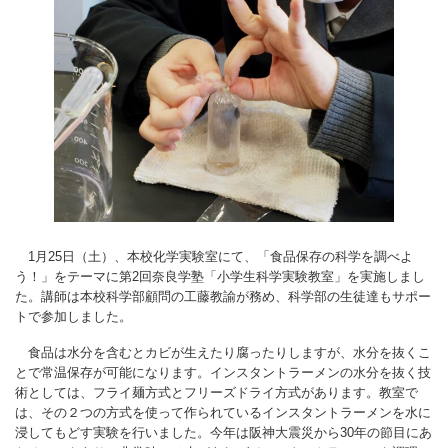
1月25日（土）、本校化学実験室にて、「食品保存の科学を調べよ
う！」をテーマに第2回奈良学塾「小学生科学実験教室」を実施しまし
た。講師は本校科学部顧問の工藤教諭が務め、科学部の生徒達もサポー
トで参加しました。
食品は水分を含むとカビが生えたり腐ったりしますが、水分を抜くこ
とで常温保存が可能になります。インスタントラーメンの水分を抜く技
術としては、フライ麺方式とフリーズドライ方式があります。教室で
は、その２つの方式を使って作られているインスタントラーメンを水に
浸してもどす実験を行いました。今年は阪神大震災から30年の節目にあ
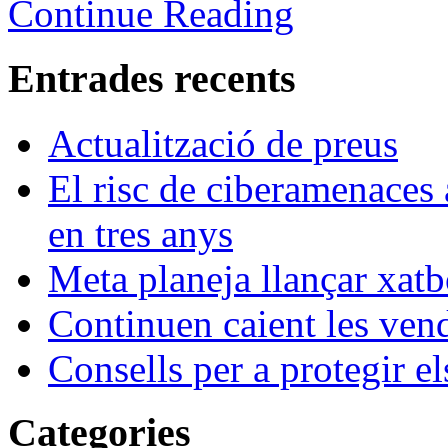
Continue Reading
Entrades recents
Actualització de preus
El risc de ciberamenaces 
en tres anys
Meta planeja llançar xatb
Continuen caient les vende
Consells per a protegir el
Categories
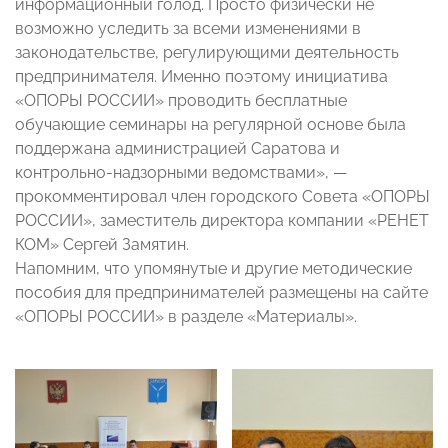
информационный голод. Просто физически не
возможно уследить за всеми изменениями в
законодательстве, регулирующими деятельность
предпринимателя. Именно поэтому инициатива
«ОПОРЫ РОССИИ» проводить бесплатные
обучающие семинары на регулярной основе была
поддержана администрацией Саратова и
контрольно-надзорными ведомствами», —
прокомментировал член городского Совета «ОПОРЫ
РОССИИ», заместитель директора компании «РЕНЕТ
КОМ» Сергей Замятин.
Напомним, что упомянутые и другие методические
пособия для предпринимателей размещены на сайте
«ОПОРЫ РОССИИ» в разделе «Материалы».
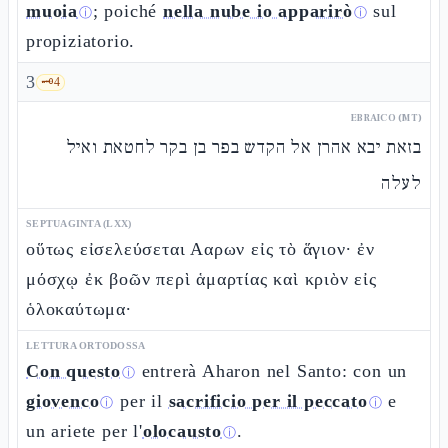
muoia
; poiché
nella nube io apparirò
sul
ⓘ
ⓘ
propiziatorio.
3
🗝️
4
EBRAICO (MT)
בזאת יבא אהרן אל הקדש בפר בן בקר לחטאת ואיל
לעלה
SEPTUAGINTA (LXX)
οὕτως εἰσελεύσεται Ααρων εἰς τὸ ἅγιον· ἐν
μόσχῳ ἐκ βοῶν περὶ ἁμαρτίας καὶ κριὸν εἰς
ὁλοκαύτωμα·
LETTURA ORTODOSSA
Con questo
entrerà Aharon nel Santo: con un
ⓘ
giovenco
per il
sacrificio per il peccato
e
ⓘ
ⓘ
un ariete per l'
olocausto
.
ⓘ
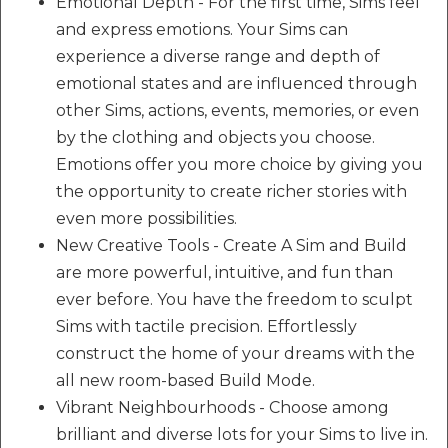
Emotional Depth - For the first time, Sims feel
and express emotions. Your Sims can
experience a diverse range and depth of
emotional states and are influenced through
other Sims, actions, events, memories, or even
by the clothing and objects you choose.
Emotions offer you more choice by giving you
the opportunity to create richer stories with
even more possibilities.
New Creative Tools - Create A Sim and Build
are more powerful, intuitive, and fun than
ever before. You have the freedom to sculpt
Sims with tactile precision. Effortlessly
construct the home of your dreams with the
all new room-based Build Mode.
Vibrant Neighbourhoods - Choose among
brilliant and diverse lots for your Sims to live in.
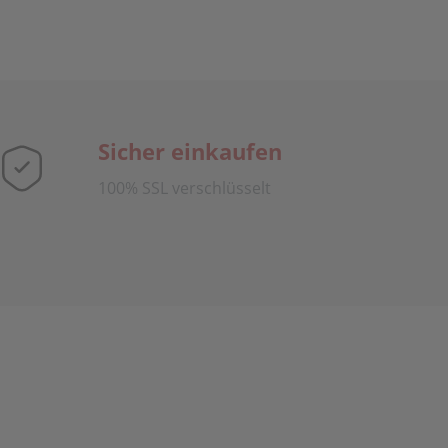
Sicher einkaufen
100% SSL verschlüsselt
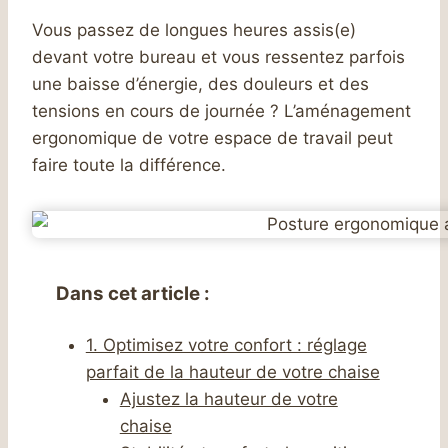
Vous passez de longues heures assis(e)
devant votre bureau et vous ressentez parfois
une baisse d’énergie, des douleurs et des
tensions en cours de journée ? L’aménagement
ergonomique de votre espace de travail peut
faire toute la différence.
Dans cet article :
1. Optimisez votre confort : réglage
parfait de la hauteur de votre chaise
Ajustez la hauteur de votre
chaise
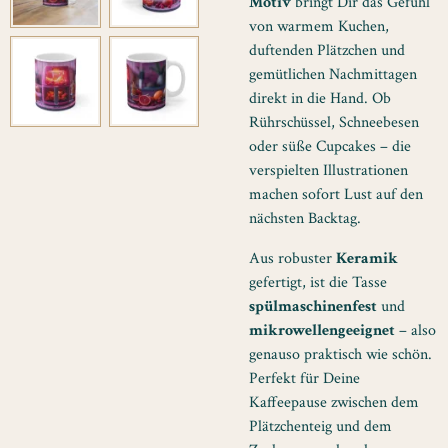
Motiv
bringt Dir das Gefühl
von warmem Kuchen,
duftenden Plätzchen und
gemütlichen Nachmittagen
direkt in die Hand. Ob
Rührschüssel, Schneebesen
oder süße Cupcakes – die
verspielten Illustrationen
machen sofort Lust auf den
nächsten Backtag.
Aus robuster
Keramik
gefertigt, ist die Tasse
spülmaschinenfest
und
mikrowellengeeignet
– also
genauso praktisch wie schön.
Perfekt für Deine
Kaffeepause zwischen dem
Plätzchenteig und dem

---

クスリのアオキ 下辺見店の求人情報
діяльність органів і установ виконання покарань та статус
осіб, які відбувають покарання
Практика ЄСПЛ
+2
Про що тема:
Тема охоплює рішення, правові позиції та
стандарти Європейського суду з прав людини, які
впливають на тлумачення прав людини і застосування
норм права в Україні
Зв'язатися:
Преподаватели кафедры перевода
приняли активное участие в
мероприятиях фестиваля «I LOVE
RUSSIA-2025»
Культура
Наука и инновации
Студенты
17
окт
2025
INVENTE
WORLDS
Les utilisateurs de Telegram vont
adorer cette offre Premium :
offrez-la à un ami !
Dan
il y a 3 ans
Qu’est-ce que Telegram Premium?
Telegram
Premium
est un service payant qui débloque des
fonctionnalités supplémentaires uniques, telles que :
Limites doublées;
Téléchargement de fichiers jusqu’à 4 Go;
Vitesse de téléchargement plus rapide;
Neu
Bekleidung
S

§ **Problem details**
Go through the preceding material and copy each line that has the word "chaise".

§ **Task answer**
parfait de la hauteur de votre chaise
chaise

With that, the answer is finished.